Development Installation

git clone https://github.com/averriK/kashima.git
cd kashima
pip install -e .

Dependencies

pip install pandas numpy folium geopandas pyproj requests branca geopy matplotlib obspy pyarrow

All dependencies are automatically installed when using pip install kashima.

Quick Start

Simple API (Recommended)

The easiest way to create maps using the simplified API:

from kashima.mapper import buildMap, buildCatalog

# Minimal call - only coordinates required
# Creates ./data/ and ./maps/ folders in current directory
result = buildMap(
    latitude=-32.86758,
    longitude=-68.88867
)

print(f"Map: {result['html']}")        # ./maps/index.html
print(f"Events: {result['event_count']}")

# Auto-downloads USGS catalog (basic events)
# Auto-searches for moment tensors in:
#   1. ./data/gcmt-events.csv (download with buildCatalog)
#   2. ./data/isc-events.csv (static file)

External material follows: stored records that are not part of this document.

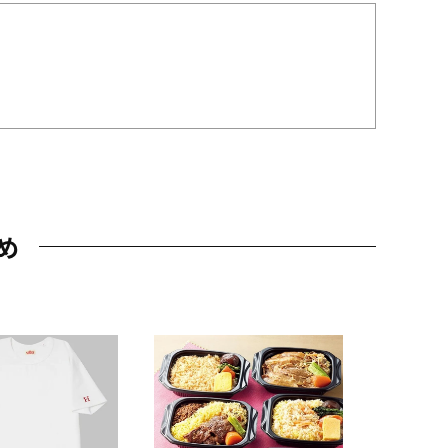
め
JAL特製
レー 200
10,800円
（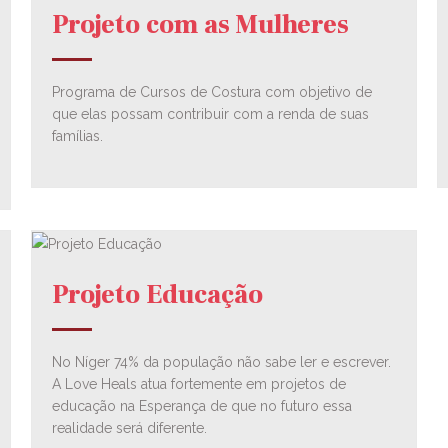
Projeto com as Mulheres
Programa de Cursos de Costura com objetivo de
que elas possam contribuir com a renda de suas
famílias.
Projeto Educação
No Níger 74% da população não sabe ler e escrever.
A Love Heals atua fortemente em projetos de
educação na Esperança de que no futuro essa
realidade será diferente.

# With optional parameters
result = buildMap(
    latitude=-32.86758,
    longitude=-68.88867,
    output_dir="./my_project",  # Custom output folder
    radius_km=500,
    vmin=5.5,
    project_name="My Seismic Study",
    show_beachballs_default=True
)

# Download catalog separately first
catalog = buildCatalog(
    source="usgs",
    outputPath="data/usgs-events.csv",
    latitude=-32.86758,
    longitude=-68.88867,
    maxRadiusKm=500,
    minMagnitude=5.0
)

Advanced Usage (Full Control)

Use the bundled CSVs to generate a map without network access:

from pathlib import Path
import logging

from kashima.mapper import MapConfig, EventConfig, FaultConfig
from kashima.mapper import EventMap

# Paths inside the installed package repo (adjust if needed)
root = Path(__file__).resolve().parent  # if running from a clone, e.g. repo root
examples = root / "examples" / "mapper"
data_dir = examples / "data"
out_dir = examples / "maps"
out_dir.mkdir(parents=True, exist_ok=True)

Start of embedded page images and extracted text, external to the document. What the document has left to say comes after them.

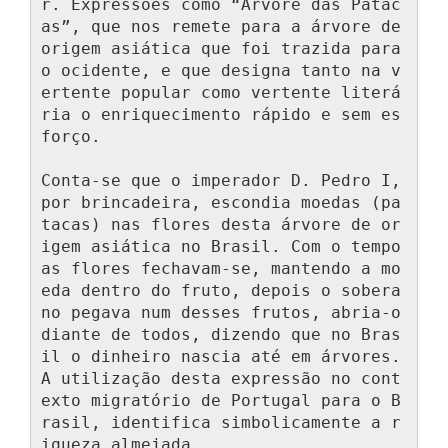
r. Expressões como “Árvore das Patac
as”, que nos remete para a árvore de 
origem asiática que foi trazida para 
o ocidente, e que designa tanto na v
ertente popular como vertente literá
ria o enriquecimento rápido e sem es
forço.

Conta-se que o imperador D. Pedro I, 
por brincadeira, escondia moedas (pa
tacas) nas flores desta árvore de or
igem asiática no Brasil. Com o tempo 
as flores fechavam-se, mantendo a mo
eda dentro do fruto, depois o sobera
no pegava num desses frutos, abria-o 
diante de todos, dizendo que no Bras
il o dinheiro nascia até em árvores. 
A utilização desta expressão no cont
exto migratório de Portugal para o B
rasil, identifica simbolicamente a r
iqueza almejada.
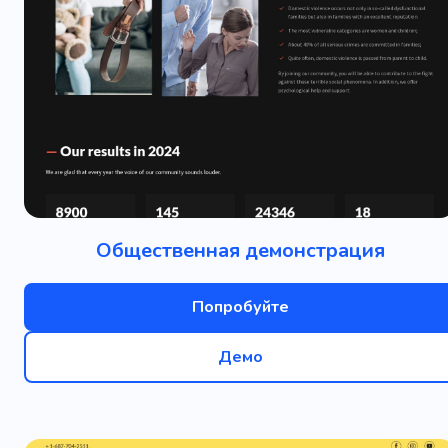
Общественная демонстрация
Попробуйте
Демо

usgs_csv = data_dir / "usgs-events.csv"
legend_csv = data_dir / "legend.csv"
faults_geojson = data_dir / "gem_active_faults.geojson"

map_cfg = MapConfig(
    project_name="Test Site",
    client="Test Client",
    latitude=-32.86758,
    longitude=-68.88867,
    radius_km=500,
    base_zoom_level=9,
    min_zoom_level=7,
    max_zoom_level=15,
    default_tile_layer="Esri.WorldImagery",
    auto_fit_bounds=False,
    lock_pan=True,
    epicentral_circles=5,
)

event_cfg = EventConfig(
    legend_title="Magnitude (Mw)",
    show_events_default=True,
    show_heatmap_default=False,
    show_beachballs_default=True,
)

fault_cfg = FaultConfig(
    include_faults=True,
    faults_gem_file_path=str(faults_geojson),
)

emap = EventMap(
    map_config=map_cfg,
    event_config=event_cfg,
    events_csv=str(usgs_csv),
    legend_csv=str(legend_csv),
    mandatory_mag_col="mag",
    calculate_distance=True,
    fault_config=fault_cfg,
)

emap.loadData()
folium_map = emap.getMap()

html_out = out_dir / "index.html"
csv_out = out_dir / "epicenters.csv"

folium_map.save(html_out)
emap.events_df.to_csv(csv_out, index=False)
print("✔ Map →", html_out)
print("✔ Data →", csv_out)

Example Scripts:

Cache Management:

  • examples/mapper/00_download_catalogs.py - Download all catalogs to cache (run once)
  • examples/mapper/00_update_catalogs.py - Update cached catalogs incrementally

Catalog Downloads:

  • examples/mapper/01_usgs_catalog.py - Download USGS catalog
  • examples/mapper/02_gcmt_catalog.py - Download GCMT catalog (NDK method)
  • examples/mapper/03_isc_catalog.py - Download ISC catalog
  • examples/mapper/10_blast_catalog.py - Process mining blast data

Map Visualizations:

  • examples/mapper/04_minimal_map.py - Minimal map (just coordinates!)
  • examples/mapper/05_map_with_beachballs.py - Map with focal mechanisms
  • examples/mapper/06_map_with_custom_legend.py - Map with custom legend
  • examples/mapper/07_map_with_heatmap.py - Map with activity heatmap
  • examples/mapper/08_map_with_faults.py - Map with fault line overlays
  • examples/mapper/09_map_advanced_config.py - Low-level API with MapConfig/EventConfig

Cache System

Kashima v1.2.0.0 introduces a global cache system to avoid repeated catalog downloads across projects.

First-Time Setup

After installing kashima, download all catalogs and fault databases to the global cache once:

from kashima.mapper import downloadAllCatalogs

# Download all catalogs (USGS, GCMT, ISC) and fault databases to cache
# This may take 5-10 minutes depending on your connection
catalogs = downloadAllCatalogs(include_faults=True)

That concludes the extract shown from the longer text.